I was once a guest at a large reception and the noise of talking seemed to be a roar, when suddenly an elderly man got up on a chair and called "silence," and having obtained silence he said, "it has been suggested that every one in this room should speak in a lower tone of voice." The response was immediate.

Every one went on talking with the same interest only in a lower tone of voice with a result that was both delightful and soothing.
I say every one--there were perhaps half a dozen whom I observed who looked and I have no doubt said "how impudent." So it was "impudent" if you chose to take it so--but most of the people did not choose to take it so and so brought a more quiet atmosphere and a happy change of tone.
Theophile Gautier said that the voice was nearer the soul than any other expressive part of us.

It is certainly a very striking indicator of the state of the soul.

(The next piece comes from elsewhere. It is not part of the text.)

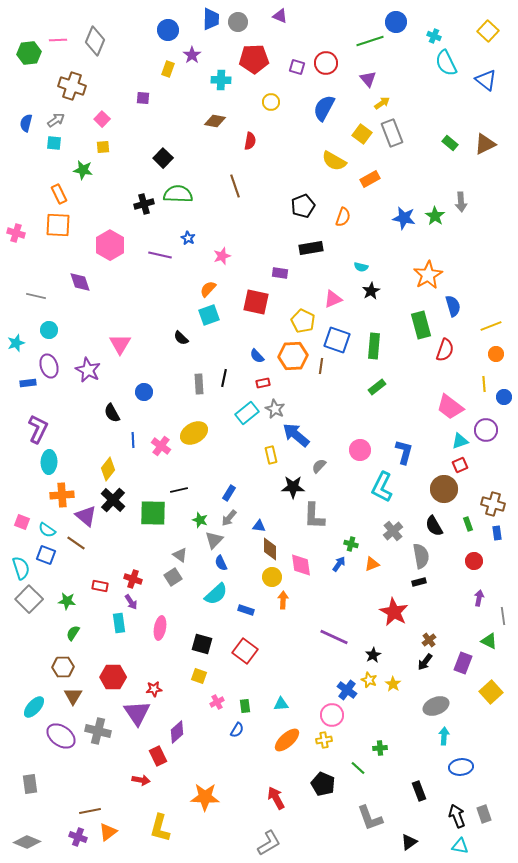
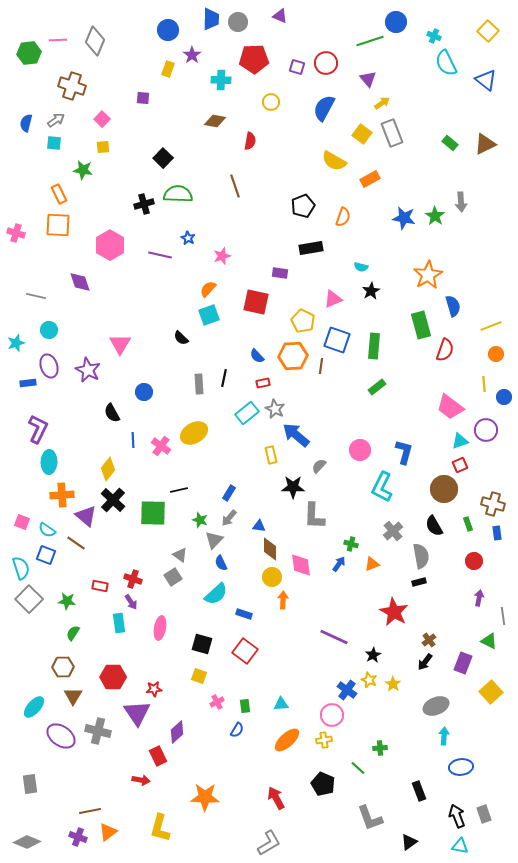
blue rectangle at (246, 610): moved 2 px left, 4 px down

If we accustom ourselves to listen to the voices of those about us we detect more and more clearly various qualities of the man or the woman in the voice, and if we grow sensitive to the strain in our own voices and drop it at once when it is perceived, we feel a proportionate gain.
I knew of a blind doctor who habitually told character by the tone of the voice, and men and women often went to him to have their characters described as one would go to a palmist.
Once a woman spoke to him earnestly for that purpose and he replied, "Madam, your voice has been so much cultivated that there is nothing of you in it--I cannot tell your real character at all." The only way to cultivate a voice is to open it to its best possibilities--not to teach its owner to pose or to imitate a beautiful tone until it has acquired the beautiful tone habit.

Such tones are always artificial and the unreality in them can be easily detected by a quick ear.
Most great singers are arrant hypocrites.